§ Your instructions: Using the data that follows, give the number of lines where the string "ngowuu" occurs, and nothing else.

Saved data entries:
● ● ● ●
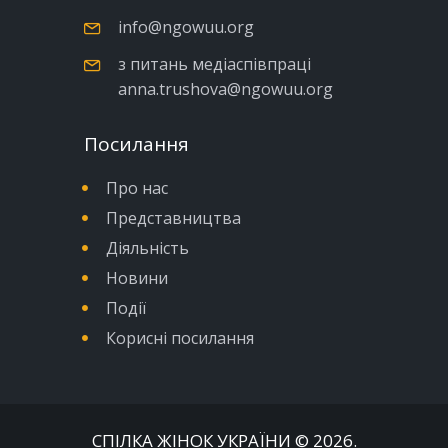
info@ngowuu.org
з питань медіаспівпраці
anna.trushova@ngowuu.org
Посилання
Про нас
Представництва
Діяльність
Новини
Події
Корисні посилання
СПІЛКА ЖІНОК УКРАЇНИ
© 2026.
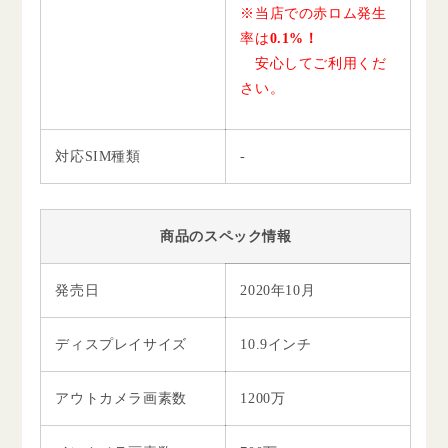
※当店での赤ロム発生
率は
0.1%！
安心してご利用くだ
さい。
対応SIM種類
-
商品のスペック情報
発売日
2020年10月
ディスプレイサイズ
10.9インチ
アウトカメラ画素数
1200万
● ● ● ●
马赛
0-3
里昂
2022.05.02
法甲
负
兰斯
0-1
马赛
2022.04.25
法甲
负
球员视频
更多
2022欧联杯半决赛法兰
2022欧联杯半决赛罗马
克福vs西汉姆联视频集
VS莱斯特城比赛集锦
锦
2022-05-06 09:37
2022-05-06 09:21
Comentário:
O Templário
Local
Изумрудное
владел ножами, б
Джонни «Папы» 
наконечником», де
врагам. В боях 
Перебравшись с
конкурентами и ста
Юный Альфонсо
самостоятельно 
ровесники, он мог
● ● ● ●
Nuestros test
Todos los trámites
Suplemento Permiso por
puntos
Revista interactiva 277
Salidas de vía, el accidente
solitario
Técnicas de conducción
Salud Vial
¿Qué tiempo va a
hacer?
● ● ● ●
§ Your response: 2